[Exercise input]
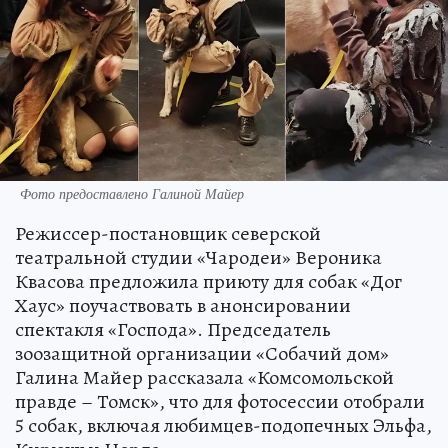
Фото предоставлено Галиной Майер
Режиссер-постановщик северской
театральной студии «Чародеи» Вероника
Квасова предложила приюту для собак «Дог
Хаус» поучаствовать в анонсировании
спектакля «Господа». Председатель
зоозащитной организации «Собачий дом»
Галина Майер рассказала «Комсомольской
правде – Томск», что для фотосессии отобрали
5 собак, включая любимцев-подопечных Эльфа,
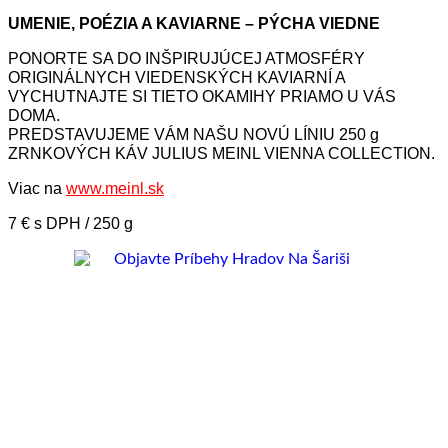
UMENIE, POÉZIA A KAVIARNE – PÝCHA VIEDNE
PONORTE SA DO INŠPIRUJÚCEJ ATMOSFÉRY
ORIGINÁLNYCH VIEDENSKÝCH KAVIARNÍ A
VYCHUTNAJTE SI TIETO OKAMIHY PRIAMO U VÁS
DOMA.
PREDSTAVUJEME VÁM NAŠU NOVÚ LÍNIU 250 g
ZRNKOVÝCH KÁV JULIUS MEINL VIENNA COLLECTION.
Viac na
www.meinl.sk
7 € s DPH / 250 g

[Problem description] Go back to the data above and please quote exactly, and only, the lines from the line with "ZRNKOVÝCH KÁV JULIUS MEINL VIENNA COLLECTION." through its last line.

[Response for this exercise]
ZRNKOVÝCH KÁV JULIUS MEINL VIENNA COLLECTION.
Viac na
www.meinl.sk
7 € s DPH / 250 g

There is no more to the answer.